> [Work instruction]:
Report the number of lines in the records below that hold "Vorstadt", and leave out everything else.
+ + + +
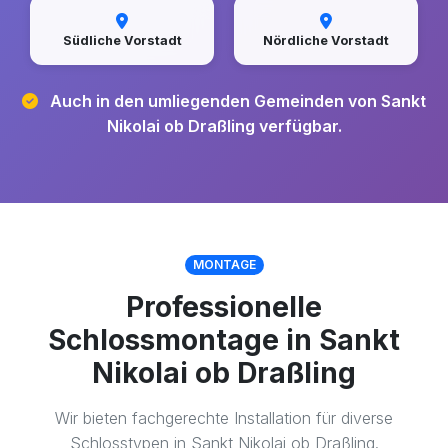
Südliche Vorstadt
Nördliche Vorstadt
Auch in den umliegenden Gemeinden von Sankt
Nikolai ob Draßling verfügbar.
MONTAGE
Professionelle
Schlossmontage in Sankt
Nikolai ob Draßling
Wir bieten fachgerechte Installation für diverse
Schlosstypen in Sankt Nikolai ob Draßling.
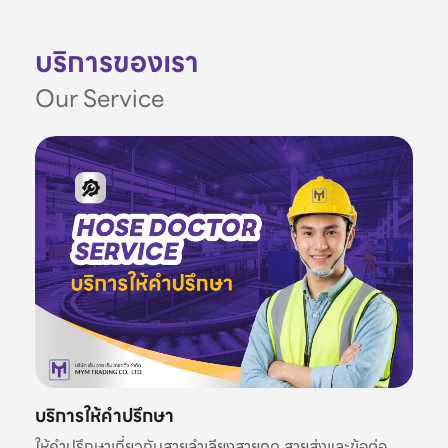
บริการของเรา
Our Service
บริการให้คำปรึกษา
ให้คำปรึกษาเกี่ยวกับสายลำเลียงสายดูด สายส่งและข้อต่อ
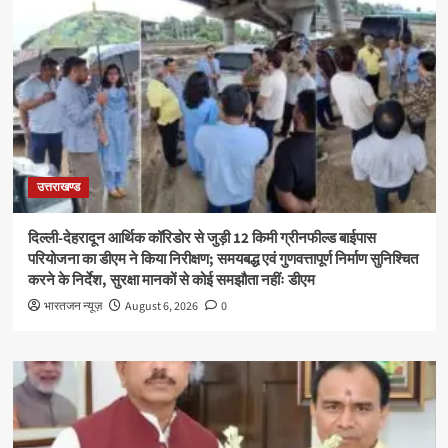
उत्तराखण्ड
दिल्ली-देहरादून आर्थिक कॉरिडोर से जुड़ी 12 किमी ग्रीनफील्ड बाईपास
परियोजना का डीएम ने किया निरीक्षण; समयबद्ध एवं गुणवत्तापूर्ण निर्माण सुनिश्चित
करने के निर्देश, सुरक्षा मानकों से कोई समझौता नहींः डीएम
भारतजन न्यूज़
August 6, 2026
0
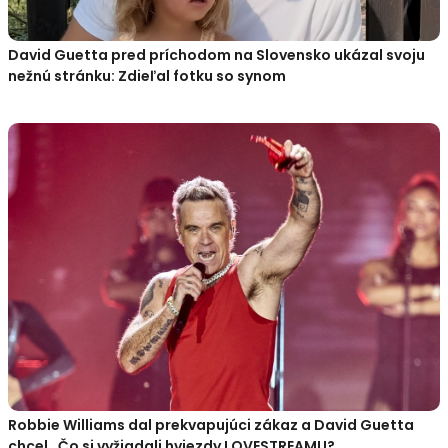
David Guetta pred príchodom na Slovensko ukázal svoju
nežnú stránku: Zdieľal fotku so synom
Robbie Williams dal prekvapujúci zákaz a David Guetta
chcel…Čo si vyžiadali hviezdy LOVESTREAMU?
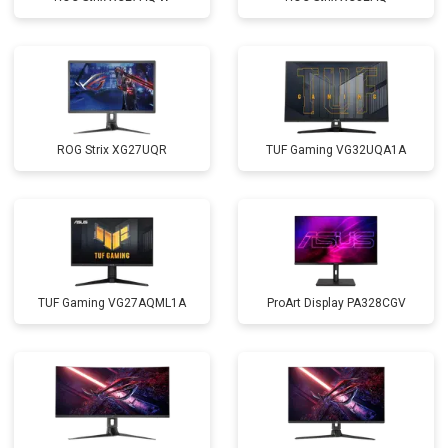
ROG Strix XG27UQR
TUF Gaming VG32UQA1A
TUF Gaming VG27AQML1A
ProArt Display PA328CGV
+ + + +
> [Result for this task]:
2